Hunting has been great here! 3 of us limited out with 8 different species Saturday with my first bluebill and ringneck as well as woodies, mallards, teal, shovelers, widgeon, & gadwall. Sunday was good as well. Unbelievable amount of birds around. 
We will be hunting areas North of Minot... Have for many years. It'll be great to get back out there and see all the friends from years past and have a few beers with em. Hope there are birds around..but it'll just be great to get there again.
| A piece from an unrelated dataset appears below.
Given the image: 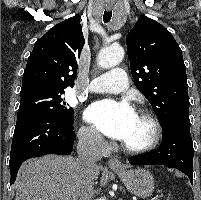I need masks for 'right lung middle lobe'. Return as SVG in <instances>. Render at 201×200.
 <instances>
[{"mask_svg": "<svg viewBox=\"0 0 201 200\" xmlns=\"http://www.w3.org/2000/svg\"><path fill=\"white\" fill-rule=\"evenodd\" d=\"M64 91L35 90L20 93L21 102L17 118L31 114H49L67 122H72L74 113L61 95Z\"/></svg>", "mask_w": 201, "mask_h": 200, "instance_id": "1", "label": "right lung middle lobe"}]
</instances>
Good luck on your trip!


----------



## 2nd flight (Sep 6, 2006)

Hey pike, right back at ya, good luck....Taking out 2000 snow deeks so hopefully we can get into some snows....I have never snow goose hunted in my life and this will be new..Never shot a white one before and cant wait to try....gunna hunt ducks 3-4 days and snows 3-4 days, should be fun....(good to get away from the other half anyway.Ha) well with any luck we can compare pics when we get back...Ya never know we may just bump into each other...ND aint that big...Ha,Ha,.. I think their is only 2 water holes in the whole state..Right???Ha, Ha, Good luck


----------



## Pikeguy (Oct 16, 2006)

2nd flight said:


> Hey pike, right back at ya, good luck....Taking out 2000 snow deeks so hopefully we can get into some snows....I have never snow goose hunted in my life and this will be new..Never shot a white one before and cant wait to try....gunna hunt ducks 3-4 days and snows 3-4 days, should be fun....(good to get away from the other half anyway.Ha) well with any luck we can compare pics when we get back...Ya never know we may just bump into each other...ND aint that big...Ha,Ha,.. I think their is only 2 water holes in the whole state..Right???Ha, Ha, Good luck


Well, don't expect this to be your last trip then! Snows are big time addicting... IMO. I can't think of anything more fun. Let me know how you guys do...I'll do the same. Have fun

Adam


----------